══ SUPPLIED MATERIAL ══

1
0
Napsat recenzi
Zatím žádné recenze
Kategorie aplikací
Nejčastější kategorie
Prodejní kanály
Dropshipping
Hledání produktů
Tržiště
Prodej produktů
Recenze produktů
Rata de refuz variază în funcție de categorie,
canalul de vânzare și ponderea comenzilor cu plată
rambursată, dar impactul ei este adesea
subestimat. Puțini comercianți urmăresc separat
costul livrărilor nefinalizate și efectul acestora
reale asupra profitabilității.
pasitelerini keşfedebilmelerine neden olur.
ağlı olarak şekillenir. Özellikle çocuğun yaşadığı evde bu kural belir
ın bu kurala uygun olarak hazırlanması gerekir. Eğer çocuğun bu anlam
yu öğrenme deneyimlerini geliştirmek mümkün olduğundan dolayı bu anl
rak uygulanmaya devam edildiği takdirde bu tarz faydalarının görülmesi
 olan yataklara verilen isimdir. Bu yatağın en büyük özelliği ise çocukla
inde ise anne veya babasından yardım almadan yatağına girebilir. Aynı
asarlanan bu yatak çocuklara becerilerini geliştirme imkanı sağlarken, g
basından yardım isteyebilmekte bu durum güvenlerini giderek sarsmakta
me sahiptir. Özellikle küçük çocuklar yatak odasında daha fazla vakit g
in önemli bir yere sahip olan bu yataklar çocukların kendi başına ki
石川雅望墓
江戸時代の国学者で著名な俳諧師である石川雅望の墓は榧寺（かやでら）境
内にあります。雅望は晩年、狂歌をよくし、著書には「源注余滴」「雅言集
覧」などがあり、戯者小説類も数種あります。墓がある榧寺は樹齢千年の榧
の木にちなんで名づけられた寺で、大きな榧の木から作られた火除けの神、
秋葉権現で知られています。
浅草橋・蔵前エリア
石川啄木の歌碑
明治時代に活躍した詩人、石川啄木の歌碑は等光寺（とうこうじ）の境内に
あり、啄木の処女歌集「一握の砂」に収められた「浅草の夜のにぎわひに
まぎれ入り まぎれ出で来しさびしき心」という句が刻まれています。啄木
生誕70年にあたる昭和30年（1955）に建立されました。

═══

### HOW TO COMPLETE THIS TASK:
Would you show each line of the listing above that has the string "produktů"?

### OUTPUT:
Hledání produktů
Prodej produktů
Recenze produktů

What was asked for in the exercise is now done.